TASK DIRECTIONS: Copy out all the lines of the data that hold the word "screen".

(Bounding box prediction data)

━━━━

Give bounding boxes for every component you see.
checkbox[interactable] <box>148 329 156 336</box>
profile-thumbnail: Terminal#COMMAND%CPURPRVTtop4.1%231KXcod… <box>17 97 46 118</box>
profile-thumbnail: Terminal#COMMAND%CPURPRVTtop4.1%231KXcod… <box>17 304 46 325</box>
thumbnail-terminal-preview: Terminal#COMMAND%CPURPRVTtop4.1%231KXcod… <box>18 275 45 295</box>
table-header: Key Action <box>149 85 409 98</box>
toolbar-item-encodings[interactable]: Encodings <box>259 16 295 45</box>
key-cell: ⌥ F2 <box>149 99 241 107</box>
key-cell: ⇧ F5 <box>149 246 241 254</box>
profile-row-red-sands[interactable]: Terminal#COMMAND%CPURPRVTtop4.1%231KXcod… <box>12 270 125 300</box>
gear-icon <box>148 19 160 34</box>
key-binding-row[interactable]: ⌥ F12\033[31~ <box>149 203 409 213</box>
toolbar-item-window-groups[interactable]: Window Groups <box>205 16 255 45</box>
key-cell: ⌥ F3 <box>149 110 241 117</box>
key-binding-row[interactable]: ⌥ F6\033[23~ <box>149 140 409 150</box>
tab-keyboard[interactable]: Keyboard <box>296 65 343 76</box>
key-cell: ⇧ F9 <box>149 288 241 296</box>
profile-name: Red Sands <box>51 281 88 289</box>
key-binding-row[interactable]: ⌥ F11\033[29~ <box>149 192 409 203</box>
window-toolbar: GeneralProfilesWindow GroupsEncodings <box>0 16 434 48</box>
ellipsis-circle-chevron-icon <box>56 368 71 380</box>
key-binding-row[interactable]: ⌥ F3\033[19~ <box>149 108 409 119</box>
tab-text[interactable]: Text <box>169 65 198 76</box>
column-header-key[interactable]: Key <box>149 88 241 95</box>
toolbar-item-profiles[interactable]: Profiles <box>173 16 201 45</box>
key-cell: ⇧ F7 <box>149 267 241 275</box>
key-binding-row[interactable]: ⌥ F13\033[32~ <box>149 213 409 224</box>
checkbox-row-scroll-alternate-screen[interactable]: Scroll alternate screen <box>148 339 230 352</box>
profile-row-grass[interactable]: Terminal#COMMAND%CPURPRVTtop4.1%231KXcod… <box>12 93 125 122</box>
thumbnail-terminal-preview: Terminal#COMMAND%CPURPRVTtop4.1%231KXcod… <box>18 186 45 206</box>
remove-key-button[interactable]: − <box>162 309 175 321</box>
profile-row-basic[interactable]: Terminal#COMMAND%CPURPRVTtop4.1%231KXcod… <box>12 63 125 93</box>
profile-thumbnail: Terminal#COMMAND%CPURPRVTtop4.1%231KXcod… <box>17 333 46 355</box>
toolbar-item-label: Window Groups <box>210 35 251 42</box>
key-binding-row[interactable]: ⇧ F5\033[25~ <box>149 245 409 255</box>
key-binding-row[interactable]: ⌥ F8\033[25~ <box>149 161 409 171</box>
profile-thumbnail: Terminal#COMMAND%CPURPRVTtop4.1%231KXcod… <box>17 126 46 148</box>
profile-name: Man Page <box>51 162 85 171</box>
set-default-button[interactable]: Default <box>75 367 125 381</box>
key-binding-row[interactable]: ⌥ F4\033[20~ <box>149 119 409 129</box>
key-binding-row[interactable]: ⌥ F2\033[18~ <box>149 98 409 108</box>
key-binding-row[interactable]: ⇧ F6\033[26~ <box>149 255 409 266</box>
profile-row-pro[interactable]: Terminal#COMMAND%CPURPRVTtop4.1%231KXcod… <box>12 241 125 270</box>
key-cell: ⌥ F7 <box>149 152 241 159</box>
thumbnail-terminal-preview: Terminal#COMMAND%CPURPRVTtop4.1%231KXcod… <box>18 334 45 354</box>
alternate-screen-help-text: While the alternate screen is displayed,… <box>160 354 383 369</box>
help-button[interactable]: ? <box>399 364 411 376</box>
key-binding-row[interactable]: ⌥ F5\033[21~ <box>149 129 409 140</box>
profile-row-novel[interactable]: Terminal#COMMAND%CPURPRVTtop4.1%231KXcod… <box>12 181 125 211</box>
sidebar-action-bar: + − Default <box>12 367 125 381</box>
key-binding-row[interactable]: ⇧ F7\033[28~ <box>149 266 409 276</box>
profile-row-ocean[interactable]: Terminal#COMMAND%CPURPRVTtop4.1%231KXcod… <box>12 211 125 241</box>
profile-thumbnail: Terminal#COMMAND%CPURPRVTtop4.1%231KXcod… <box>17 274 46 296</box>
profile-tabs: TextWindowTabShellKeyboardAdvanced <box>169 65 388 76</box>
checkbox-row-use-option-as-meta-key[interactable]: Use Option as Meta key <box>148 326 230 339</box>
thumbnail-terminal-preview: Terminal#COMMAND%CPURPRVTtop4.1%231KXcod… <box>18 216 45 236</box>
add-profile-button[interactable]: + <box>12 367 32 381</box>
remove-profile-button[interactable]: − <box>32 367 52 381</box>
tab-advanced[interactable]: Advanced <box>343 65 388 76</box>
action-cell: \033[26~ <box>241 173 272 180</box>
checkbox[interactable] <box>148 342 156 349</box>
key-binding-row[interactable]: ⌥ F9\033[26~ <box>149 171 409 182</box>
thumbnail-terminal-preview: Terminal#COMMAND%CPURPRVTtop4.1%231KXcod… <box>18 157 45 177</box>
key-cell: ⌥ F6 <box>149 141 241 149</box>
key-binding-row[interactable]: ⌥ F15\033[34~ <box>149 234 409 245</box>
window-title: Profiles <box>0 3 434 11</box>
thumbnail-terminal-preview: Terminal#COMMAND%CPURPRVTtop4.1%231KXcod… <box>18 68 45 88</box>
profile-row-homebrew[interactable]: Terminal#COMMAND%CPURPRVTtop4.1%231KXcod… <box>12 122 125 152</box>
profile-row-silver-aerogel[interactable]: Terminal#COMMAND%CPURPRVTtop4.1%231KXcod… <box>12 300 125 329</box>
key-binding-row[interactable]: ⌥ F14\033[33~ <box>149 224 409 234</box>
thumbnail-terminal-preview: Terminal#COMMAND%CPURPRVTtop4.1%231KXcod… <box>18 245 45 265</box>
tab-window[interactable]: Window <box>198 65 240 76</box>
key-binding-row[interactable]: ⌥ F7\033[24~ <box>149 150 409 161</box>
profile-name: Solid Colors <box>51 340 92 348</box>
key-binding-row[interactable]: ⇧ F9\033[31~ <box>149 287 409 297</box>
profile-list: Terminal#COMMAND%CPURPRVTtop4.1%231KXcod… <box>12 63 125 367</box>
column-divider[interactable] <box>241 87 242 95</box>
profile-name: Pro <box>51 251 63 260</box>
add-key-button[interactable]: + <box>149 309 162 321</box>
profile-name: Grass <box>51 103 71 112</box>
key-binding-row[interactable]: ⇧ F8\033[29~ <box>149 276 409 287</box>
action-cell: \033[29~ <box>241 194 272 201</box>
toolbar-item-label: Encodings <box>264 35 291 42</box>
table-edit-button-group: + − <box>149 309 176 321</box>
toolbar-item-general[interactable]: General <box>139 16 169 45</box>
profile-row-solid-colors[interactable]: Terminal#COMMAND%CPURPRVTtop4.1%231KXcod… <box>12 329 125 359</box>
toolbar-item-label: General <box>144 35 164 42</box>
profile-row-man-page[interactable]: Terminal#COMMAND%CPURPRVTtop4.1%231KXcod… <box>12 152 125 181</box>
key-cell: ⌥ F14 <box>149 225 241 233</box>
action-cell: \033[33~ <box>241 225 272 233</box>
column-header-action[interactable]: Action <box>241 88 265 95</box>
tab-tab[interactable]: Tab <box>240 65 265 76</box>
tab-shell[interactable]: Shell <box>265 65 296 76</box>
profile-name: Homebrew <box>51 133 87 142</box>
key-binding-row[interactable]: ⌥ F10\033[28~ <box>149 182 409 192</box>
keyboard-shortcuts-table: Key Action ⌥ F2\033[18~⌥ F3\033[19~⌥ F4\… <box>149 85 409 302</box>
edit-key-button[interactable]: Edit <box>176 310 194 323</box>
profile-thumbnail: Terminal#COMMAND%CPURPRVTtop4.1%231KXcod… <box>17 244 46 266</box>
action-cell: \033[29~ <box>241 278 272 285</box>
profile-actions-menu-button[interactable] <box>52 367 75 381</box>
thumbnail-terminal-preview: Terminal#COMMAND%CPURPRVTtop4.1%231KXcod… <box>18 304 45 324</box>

━━━━

EXERCISE RESPONSE:
checkbox-row-scroll-alternate-screen[interactable]: Scroll alternate screen <box>148 339 230 352</box>
alternate-screen-help-text: While the alternate screen is displayed,… <box>160 354 383 369</box>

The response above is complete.